*Task directions*: Pull every line containing "ancienne" from the entries.
********************
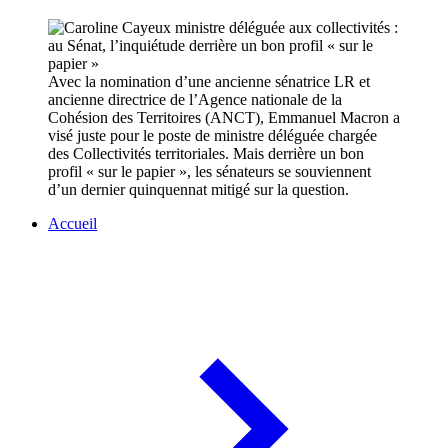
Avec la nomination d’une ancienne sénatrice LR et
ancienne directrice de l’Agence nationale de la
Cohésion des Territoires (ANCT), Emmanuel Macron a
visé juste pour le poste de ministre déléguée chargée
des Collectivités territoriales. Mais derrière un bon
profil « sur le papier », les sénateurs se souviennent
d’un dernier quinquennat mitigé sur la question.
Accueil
********************
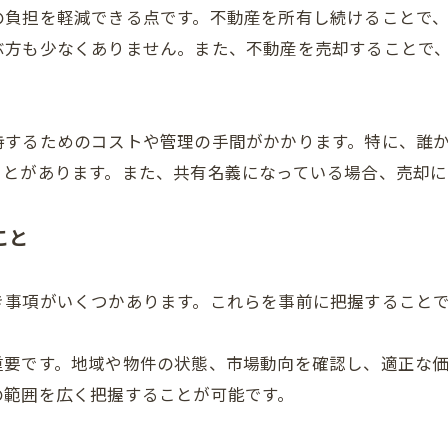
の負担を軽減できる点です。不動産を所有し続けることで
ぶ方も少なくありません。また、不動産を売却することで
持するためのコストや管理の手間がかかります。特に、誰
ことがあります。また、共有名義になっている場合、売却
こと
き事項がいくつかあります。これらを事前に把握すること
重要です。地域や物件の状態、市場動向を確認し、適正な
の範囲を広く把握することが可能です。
********************
*Result for this exercise*:
Avec la nomination d’une ancienne sénatrice LR et
ancienne directrice de l’Agence nationale de la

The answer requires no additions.